The company has ongoing collaborations with brands including G-Star RAW, as well as the government of the Maldives, but chose German sportswear company Adidas as its first major partner.

Adidas ocean plastic shoes
Adidas launched the Parley for the Oceans trainers to coincide with World Oceans Day

The Adidas x Parley running shoes were first unveiled in July last year. They are made using the brand's existing footwear manufacturing process, but the yarns in the upper are replaced with fibres made from waste plastic. A version with a 3D-printed midsole created from recycled fishing nets was also revealed in December 2015.

"Everything that is synthetic is something that can be replaced with our plastic," said Gutsch. "We can do high-performance shoes, sports equipment, we can do fashion."

While recycling is a key part of helping to contain the issue, Parley's ultimate aim is to invent an environmentally friendly replacement for plastic.

"[Plastic] was not supposed to be out there in these quantities, it's just too successful, a mistake that became a superstar," said Gutsch.

The limited edition Adidas x Parley shoes are launching to coincide with World Oceans Day on 8 June 2016. Fifty pairs are up for grabs via an Instagram contest.

Read an edited version of the transcript from our interview with Cyrill Gutsch below:

Dan Howarth: What is your background?

Cyrill Gutsch: I'm a designer and strategist originally. I specialised in turning around brands or companies, or helping individuals to come out of a situation that was often unfortunate. Or to start new things where nothing is defined – there's just an idea and you want to create something out of it. A company, a brand, a product, whatever.

Dan Howarth: How did you come to start Parley for the Oceans?

Cyrill Gutsch: In 2012 I met Paul Watson, he was introduced to me by a mutual friend, who said: "here's the most legendary environmentalist. He's in trouble and I think you could help". He was arrested by the German government for fighting and confronting the Japanese whaling fleet, for putting his life and his fleet at risk, and for protecting whales by making their business very difficult to perform.

When I met him in Frankfurt in this little law firm I realised that I'm way more committed to the environmental cause than I ever saw. I was so busy making my own career and making money and winning awards and just ego-shooting in a way. I felt that I was prepared to take on a total different challenge, to own the territory of finding a solution for the oceans, fighting the environmental threats that we are facing right now.

This is unusual because as a creative you normally isolate yourself from all these pragmatic things.
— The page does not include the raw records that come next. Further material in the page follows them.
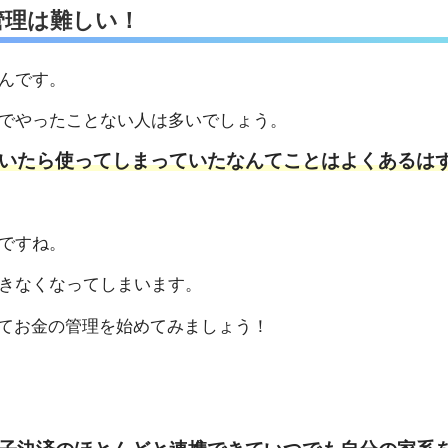
管理は難しい！
んです。
でやったことない人は多いでしょう。
いたら使ってしまっていたなんてことはよくあるは
ですね。
きなくなってしまいます。
てお金の管理を始めてみましょう！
Its easy to go into this ivory tower and say "I'm just creating nice things, nice ideas, but other people implement it and I'm not responsible, they will know what to do."

Adidas ocean plastic shoes
The team hope the trainers will raise awareness of growing environmental issues, especially the threat that plastic waste poses to sea life

Dan Howarth: What was your initial goal?

Cyrill Gutsch: I feel that the creative community has a very big responsibility to own the environmental cause and to make it a movement.

What made it urgent in that meeting was that Paul told me that there is a deadline – a point where all life in the oceans will pretty much collapse. That will be the year 2048, as predicted by two scientists Boris Worm and Ben Halpern. They made a forecast based on fishing and the increase in catching fish. They said: "if you continue at that speed, in 2048 the sea will be empty. We will not have any of the fish that we know now alive out there." Just shocking.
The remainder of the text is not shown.